The spectra of Rydberg atoms in the domain of three-level avoided crossings formed by the Rydberg 49S(1/2) state and high-l states in the n = 45 manifold are observed in the standard magneto-optical trap of cesium. We develop a highly accurate method which uses the spectroscopic results in order to refine the quantum defect of the 49S(1/2) state from the previous value 4.0495 +/- 0.0001 extrapolated from n = 6-30 S states [K. H. Weber and C. J. Sansonetti, Phys. Rev.

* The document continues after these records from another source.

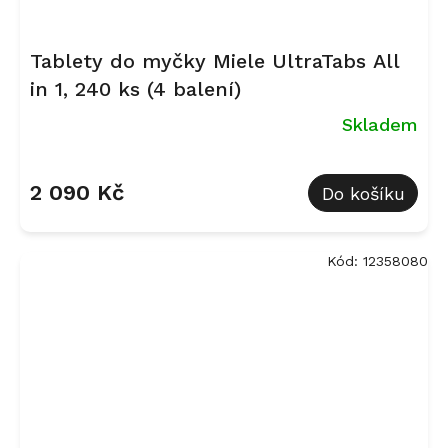
Tablety do myčky Miele UltraTabs All
in 1, 240 ks (4 balení)
Skladem
Průměrné
hodnocení
2 090 Kč
Do košíku
produktu
je
5,0
z
Kód:
12358080
5
hvězdiček.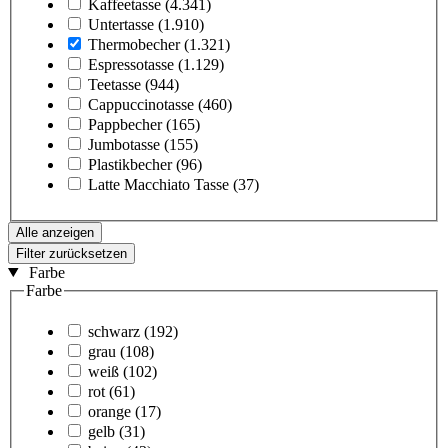
Kaffeetasse
(4.341)
Untertasse
(1.910)
Thermobecher
(1.321)
Espressotasse
(1.129)
Teetasse
(944)
Cappuccinotasse
(460)
Pappbecher
(165)
Jumbotasse
(155)
Plastikbecher
(96)
Latte Macchiato Tasse
(37)
Alle anzeigen
Filter zurücksetzen
Farbe
Farbe
schwarz
(192)
grau
(108)
weiß
(102)
rot
(61)
orange
(17)
gelb
(31)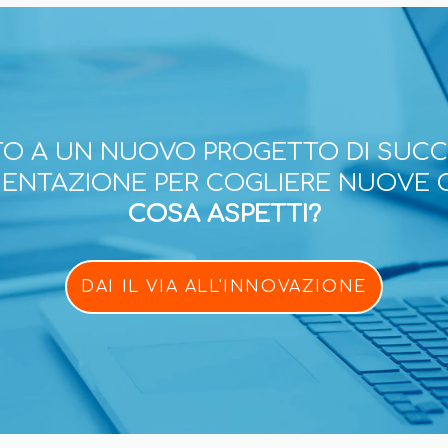
O A UN NUOVO PROGETTO DI SUC
ESENTAZIONE PER COGLIERE NUOVE 
COSA ASPETTI?
DAI IL VIA ALL'INNOVAZIONE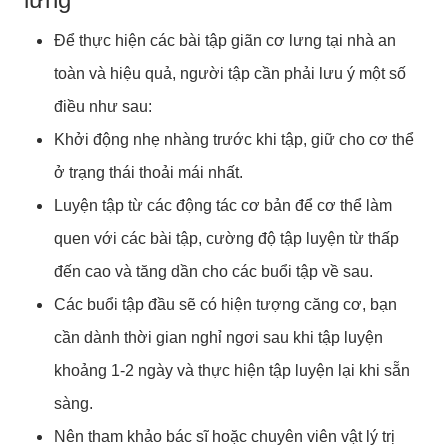
Để thực hiện các bài tập giãn cơ lưng tại nhà an
toàn và hiệu quả, người tập cần phải lưu ý một số
điều như sau:
Khởi động nhẹ nhàng trước khi tập, giữ cho cơ thể
ở trạng thái thoải mái nhất.
Luyện tập từ các động tác cơ bản để cơ thể làm
quen với các bài tập, cường độ tập luyện từ thấp
đến cao và tăng dần cho các buổi tập về sau.
Các buổi tập đầu sẽ có hiện tượng căng cơ, bạn
cần dành thời gian nghỉ ngơi sau khi tập luyện
khoảng 1-2 ngày và thực hiện tập luyện lại khi sẵn
sàng.
Nên tham khảo bác sĩ hoặc chuyên viên vật lý trị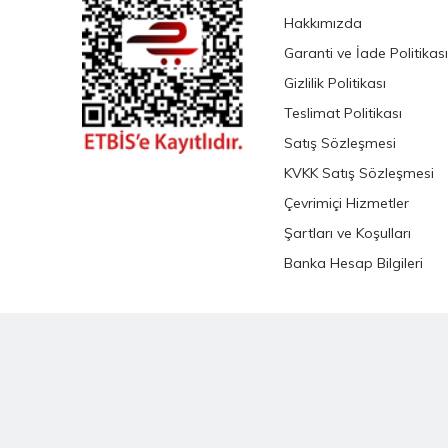
Hakkımızda
Garanti ve İade Politikası
Gizlilik Politikası
Teslimat Politikası
Satış Sözleşmesi
KVKK Satış Sözleşmesi
Çevrimiçi Hizmetler
Şartları ve Koşulları
Banka Hesap Bilgileri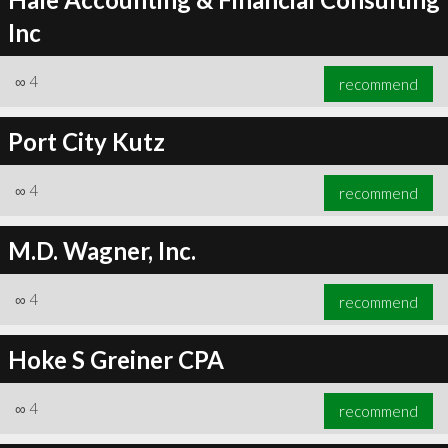
Inc
∞
4
recommend
Port City Kutz
∞
4
recommend
M.D. Wagner, Inc.
∞
4
recommend
Hoke S Greiner CPA
∞
4
recommend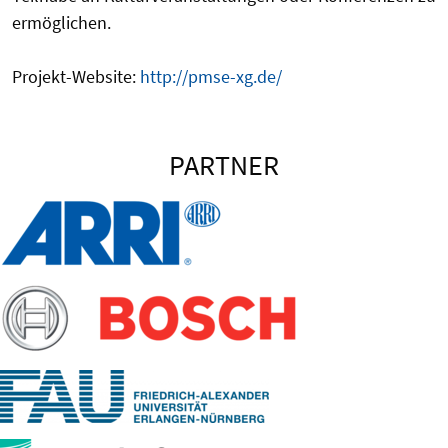
ermöglichen.
Projekt-Website:
http://pmse-xg.de/
PARTNER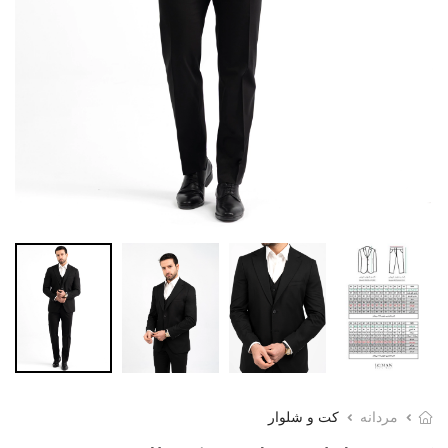
مردانه
کت و شلوار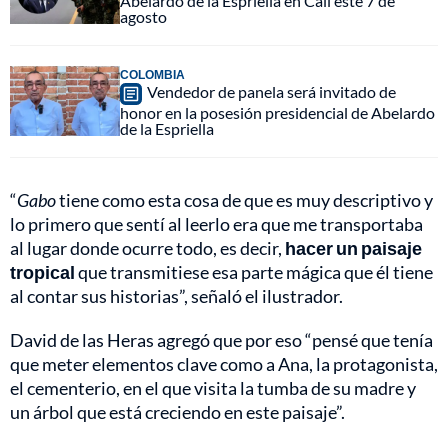
Abelardo de la Espriella en Cali este 7 de
agosto
COLOMBIA
Vendedor de panela será invitado de
honor en la posesión presidencial de Abelardo
de la Espriella
“
Gabo
tiene como esta cosa de que es muy descriptivo y
lo primero que sentí al leerlo era que me transportaba
al lugar donde ocurre todo, es decir,
hacer un paisaje
tropical
que transmitiese esa parte mágica que él tiene
al contar sus historias”, señaló el ilustrador.
David de las Heras agregó que por eso “pensé que tenía
que meter elementos clave como a Ana, la protagonista,
el cementerio, en el que visita la tumba de su madre y
un árbol que está creciendo en este paisaje”.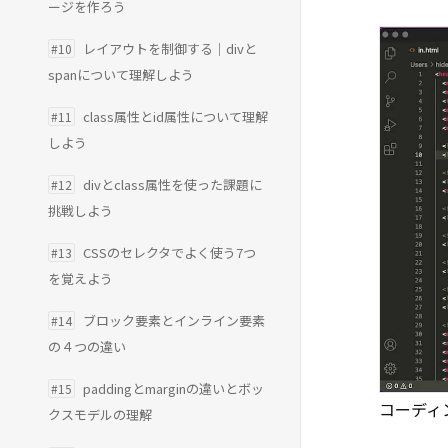
ージを作ろう
レイアウトを制御する｜divと
#10
spanについて理解しよう
class属性とid属性について理解
#11
しよう
divとclass属性を使った課題に
#12
挑戦しよう
CSSのセレクタでよく使う7つ
#13
を覚えよう
ブロック要素とインライン要素
#14
の４つの違い
paddingとmarginの違いとボッ
#15
コーディ
クスモデルの理解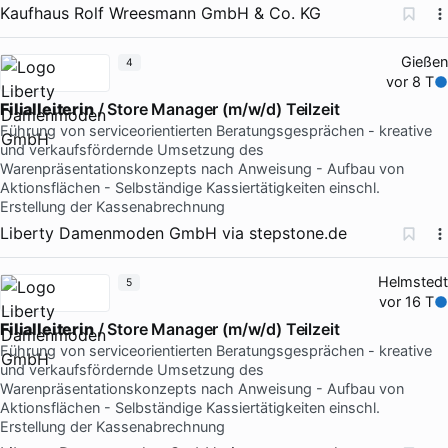
Kaufhaus Rolf Wreesmann GmbH & Co. KG
Gießen
4
vor 8 T
Filialleiterin
/ Store Manager (m/w/d) Teilzeit
Führung von serviceorientierten Beratungsgesprächen - kreative
und verkaufsfördernde Umsetzung des
Warenpräsentationskonzepts nach Anweisung - Aufbau von
Aktionsflächen - Selbständige Kassiertätigkeiten einschl.
Erstellung der Kassenabrechnung
Liberty Damenmoden GmbH
via
stepstone.de
Helmstedt
5
vor 16 T
Filialleiterin
/ Store Manager (m/w/d) Teilzeit
Führung von serviceorientierten Beratungsgesprächen - kreative
und verkaufsfördernde Umsetzung des
Warenpräsentationskonzepts nach Anweisung - Aufbau von
Aktionsflächen - Selbständige Kassiertätigkeiten einschl.
Erstellung der Kassenabrechnung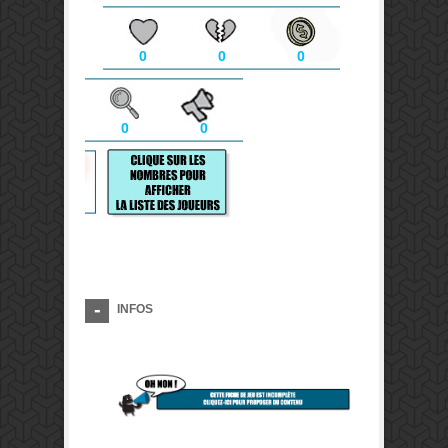
0
0
0
0
0
INFOS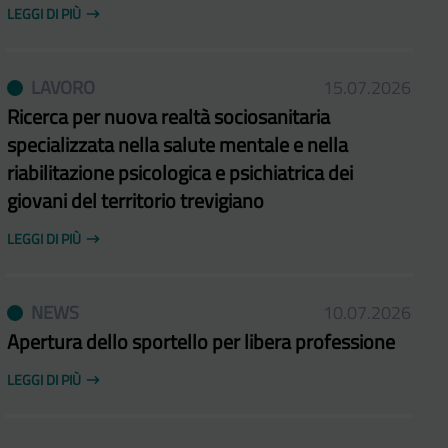
LEGGI DI PIÙ
LAVORO
15.07.2026
Ricerca per nuova realtà sociosanitaria
specializzata nella salute mentale e nella
riabilitazione psicologica e psichiatrica dei
giovani del territorio trevigiano
LEGGI DI PIÙ
NEWS
10.07.2026
Apertura dello sportello per libera professione
LEGGI DI PIÙ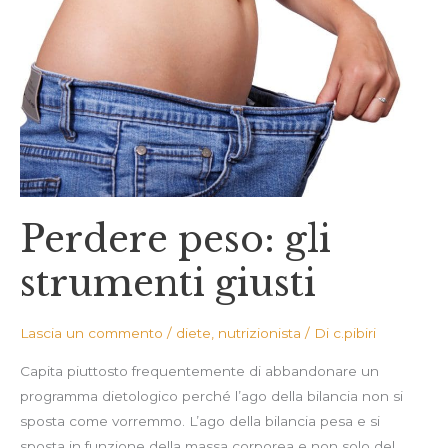
strumenti
giusti
Perdere peso: gli
strumenti giusti
Lascia un commento
/
diete
,
nutrizionista
/ Di
c.pibiri
Capita piuttosto frequentemente di abbandonare un
programma dietologico perché l’ago della bilancia non si
sposta come vorremmo. L’ago della bilancia pesa e si
sposta in funzione della massa corporea e non solo del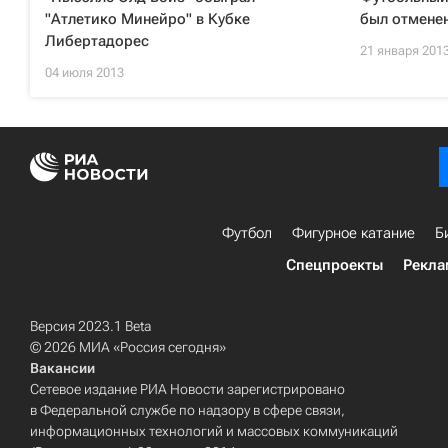
"Атлетико Минейро" в Кубке
был отменен
Либертадорес
21 января 201
04 июля 2013
Футбол
Фигурное катание
Б
Спецпроекты
Рекла
Версия 2023.1 Beta
© 2026 МИА «Россия сегодня»
Вакансии
Сетевое издание РИА Новости зарегистрировано
в Федеральной службе по надзору в сфере связи,
информационных технологий и массовых коммуникаций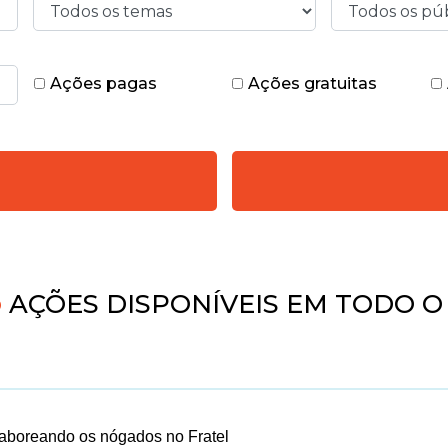
Ações pagas
Ações gratuitas
AÇÕES DISPONÍVEIS EM TODO O 
boreando os nógados no Fratel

A 35, 4650 (1987)] to the new value 4.049 78 +/- 0.000 03. For this purpose, we determine two characteristic properties of the avoided crossings: (i) the minimum gap between the upper and the lower levels, and (ii) the value of equal gaps between the upper and the middle levels and between the middle and the lower levels. The experimental results for the avoided crossing near 4 V/cm are (i) (111.7 +/- 1.3)h MHz, and (ii) (57.0 +/- 2.1)h MHz. For comparison, quantum mechanical simulations based on the published quantum defect yield (i) 109.52h MHz, and (ii) 56.04h MHz. The refined quantum defect is adjusted such that it yields (i) 111.50h MHz, and (ii) 56.98h MHz, in even better agreement with the experimental results. The theoretical values of the electric fields for (i) and (ii) differ by 0.03 V/cm, in perfect agreement with the experimental results. The refinement also improves the agreement of their absolute values. The remaining similar to 1.5% difference is attributed to effects of stray fields.